[As always, this post is simply a part of my online peripheral medical brain done to help me fix the topic in my mind.]
This is a detailed awesome post from EMCrit on this important topic.
Podcast 194 – Definitive Emergent Awake Intubation with George Kovacs
March 6, 2017 by George Kovacs [link is to the show notes and videos] from Dr. Scott Weingart’s incredible EMCrit Podcast and Blog.
The show notes include many other helpful resources in addition to the two videos. Be sure and review all the thoughtful viewer comments.
In the show notes, Dr. Weingart states:
Not enough people are doing awake intubation in the ED or doing it as quickly as possible in the ICU. I have spoken about the technique many times on EMCrit. This lecture was specifically crafted for the EMCrit audience by my friend and airway guru, George Kovacs. I consider it to be the definitive discussion on emergent awake intubation.
For the equipment links, go to the Rapid Sequence Awake Post
Podcast 194 consists of two YouTube outstanding vidcasts:
- Sleepless in Halifax Part : an interview with Ian Morris [25:16]
- Podcast 194 – The Definitive Emergent Awake Intubation Lecture [48:21]
Here are some of the slides from The Definitive Lecture and some notes from Dr. Kovacs talk that I made for my own quick review:
The awake intubation is how we attempt to mitigate the difficult airway.
There are a whole bunch of flow charts on the anticipated and on the unaticipated difficult airway. And they all boil down to:
Unfortunately, Dr.

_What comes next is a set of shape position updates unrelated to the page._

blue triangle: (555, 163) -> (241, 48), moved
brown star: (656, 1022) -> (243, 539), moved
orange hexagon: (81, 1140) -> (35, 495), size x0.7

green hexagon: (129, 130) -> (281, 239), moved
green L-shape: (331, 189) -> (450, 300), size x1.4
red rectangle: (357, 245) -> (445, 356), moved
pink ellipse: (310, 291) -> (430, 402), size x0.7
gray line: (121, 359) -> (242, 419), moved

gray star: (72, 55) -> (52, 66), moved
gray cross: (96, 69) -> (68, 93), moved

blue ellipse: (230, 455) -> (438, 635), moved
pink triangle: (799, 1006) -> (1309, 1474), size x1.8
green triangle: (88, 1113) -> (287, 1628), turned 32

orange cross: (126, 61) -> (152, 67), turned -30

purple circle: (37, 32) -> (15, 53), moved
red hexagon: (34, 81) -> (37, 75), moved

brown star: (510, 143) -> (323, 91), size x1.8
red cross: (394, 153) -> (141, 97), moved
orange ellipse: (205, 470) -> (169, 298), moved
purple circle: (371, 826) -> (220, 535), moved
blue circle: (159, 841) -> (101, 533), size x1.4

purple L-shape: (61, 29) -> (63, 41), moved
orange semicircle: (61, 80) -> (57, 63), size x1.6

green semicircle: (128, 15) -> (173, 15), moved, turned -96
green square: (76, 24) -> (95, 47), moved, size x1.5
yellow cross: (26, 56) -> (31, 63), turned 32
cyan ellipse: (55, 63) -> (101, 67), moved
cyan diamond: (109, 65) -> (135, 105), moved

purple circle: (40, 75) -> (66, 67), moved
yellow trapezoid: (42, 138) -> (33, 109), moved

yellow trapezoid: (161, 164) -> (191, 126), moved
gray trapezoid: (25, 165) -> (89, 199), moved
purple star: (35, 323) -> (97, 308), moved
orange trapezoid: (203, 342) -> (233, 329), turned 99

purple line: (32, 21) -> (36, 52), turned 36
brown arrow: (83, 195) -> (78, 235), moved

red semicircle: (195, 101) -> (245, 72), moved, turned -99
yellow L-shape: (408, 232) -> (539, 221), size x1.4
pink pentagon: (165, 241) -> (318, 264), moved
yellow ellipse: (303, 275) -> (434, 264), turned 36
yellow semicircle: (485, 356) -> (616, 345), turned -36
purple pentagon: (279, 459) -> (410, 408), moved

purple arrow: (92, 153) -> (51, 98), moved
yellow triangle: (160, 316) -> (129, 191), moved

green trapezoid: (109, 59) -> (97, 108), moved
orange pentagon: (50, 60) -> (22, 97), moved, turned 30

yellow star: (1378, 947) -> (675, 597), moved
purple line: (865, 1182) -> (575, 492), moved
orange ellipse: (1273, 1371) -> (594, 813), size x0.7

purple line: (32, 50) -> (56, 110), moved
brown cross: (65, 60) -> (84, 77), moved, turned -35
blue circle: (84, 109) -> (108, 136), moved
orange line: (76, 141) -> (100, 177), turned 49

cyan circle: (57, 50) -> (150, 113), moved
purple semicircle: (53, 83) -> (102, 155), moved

Kovacs reminds us, 90% of difficult airways are unanticipated.
So basically what we are trying to do is to decide whether it is safer to do the intubation with the patient asleep (an RSI) or to do it awake so that the patient maintains his respiration during the intubation.
Traditionally, we have considered two types of difficult airways:
- the anatomically difficult airway.
- the trauma difficult airway (e.g. a foreign body in the neck the neck or massive trauma to the face)
But Dr. Kovacs points out that we now recognize a third type of difficult airway that is actually the most common type – the physiologically difficult airway (2) [The review article includes detailed management suggestions for hypoxemia, hypotension, metabolic acidosis, and right ventricular failure]:
And Dr. Kovacs states that it is in the physiologically difficult airway that he now commonly uses an awake intubation.
At 17:25 Dr. Kovacs starts going over the specific techniques of awake intubation.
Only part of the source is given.